Idealizing and idolizing the past
Legalists see the past through rose-colored glasses and wish to return to the ‘good old days’. They put stock in the culture of the past and assume it was more holy. They continually try to recreate it for today’s Christians.
Esteeming doing things ‘the old-fashioned way’ instead of using modern means as ‘more pure’. I can’t help but notice that NO one wants to go back to the 1500’s or the 1700’s. Nor the actual Depression times. Likewise, no one wants to give up electricity, indoor plumbing, or grocery stores. But they want the life their grandparents had.
Sometimes the legalist wants their church to style itself according to the first New Testament church. They assume this must have been the most holy expression of church life. Chapters 13-15.
Other ways legalism pollutes one’s mind and soul
Trading unity for uniformity and conformity.
Holding the notion that the church doesn’t need certain other people, or cultures. The legalists prefer to ‘write off’ the less theologically ‘advanced’ brethren. They also think God passed over some cultures. Or that He has already given all the people from certain cultures over to Satan.
The idea that adopting children will pollute the covenant line of generations in the church. ~Bill Gothard
Unrealistic expectations of others, and the church. Legalists expect others to rubber-stamp their version of discipleship. They exhibit frustration with people who do not respond the way the legalist thinks they should.
Drive-by guiltings. Modern legalists guilt-trip the ‘average’ christian who lives an average, everyday kind of life. Such as Christians who have no special ‘passion’ or ‘cause’. This is in spite of 1 Tim. 2:2.
Money policing, where one watches what and where others spend their money and judge them by it.
Using the Bible literally
Treating the Bible like it is a life-manual. The legalist has a passage and category for everything we encounter in life, even dressing and eating. They implement Old Testament fasting rituals & practices, as well as various other eating habits. Some consider it more biblical, and therefore more holy, to eat green, vegan, or organic. They find foods in the bible to use as God’s medicine while shunning Big Pharma in the process. They condemn those who take manufactured medicines instead of using biblical remedies.
Idolatry of doctrine
Legalism not only makes for self-righteousness, it makes an idol out of the legalist’s version of doctrinal purity. They endlessly pursue of the ‘most pure’ preaching, according to their standards.

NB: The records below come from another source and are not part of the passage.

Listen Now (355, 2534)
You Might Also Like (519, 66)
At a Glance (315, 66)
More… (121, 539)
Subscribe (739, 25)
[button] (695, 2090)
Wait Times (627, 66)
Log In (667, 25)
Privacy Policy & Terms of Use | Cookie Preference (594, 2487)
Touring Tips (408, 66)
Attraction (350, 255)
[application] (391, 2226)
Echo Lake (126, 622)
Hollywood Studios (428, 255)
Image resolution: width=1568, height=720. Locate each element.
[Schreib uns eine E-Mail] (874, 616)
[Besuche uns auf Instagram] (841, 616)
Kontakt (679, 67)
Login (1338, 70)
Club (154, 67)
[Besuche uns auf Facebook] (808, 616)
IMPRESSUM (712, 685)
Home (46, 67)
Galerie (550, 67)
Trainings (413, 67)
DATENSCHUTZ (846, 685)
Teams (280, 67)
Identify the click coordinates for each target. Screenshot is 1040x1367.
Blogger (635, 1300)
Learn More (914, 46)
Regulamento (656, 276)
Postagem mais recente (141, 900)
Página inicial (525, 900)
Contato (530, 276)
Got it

They are able to see all the imperfections in the preaching, the minister, or their fellow members. In their zeal for this elusive ‘purest church’, they finally join the growing home-church movement. To the legalist it is more holy to worship alone in their home or with a few other like-minded families, than join a church with preaching or people that are not holy enough.
The legalist readily forsakes the preaching which God provided in the local church for the preaching of their own devising. This is in spite of their solemn affirmation of God’s sovereignty in all other matters except this one.
15 more manifestations of legalism
Blogger Steve Smith lists them, here for part one, and here for part two.
These manifestations of legalism in a person are: fearful, divisive, masochistic, conformist, scandalized, separatist, cosmetic, security, correctness, trite and unbalanced, legislation/control, simplistic, religiosity, materialism, and idolatry.
Legalism is the issue that Jesus instructed against the most in his earthly ministry. He battled the Pharisees who had foisted legalism onto the nation, and therefore his church.
Since we are prone to legalism by nature, we must fight against it in our own minds and hearts. As a church, legalism may not be the lens through which we interpret or understand the Bible. Nor may we replace the Bible and Christian liberty with legalism’s world-and-life view to define the Christian’s walk.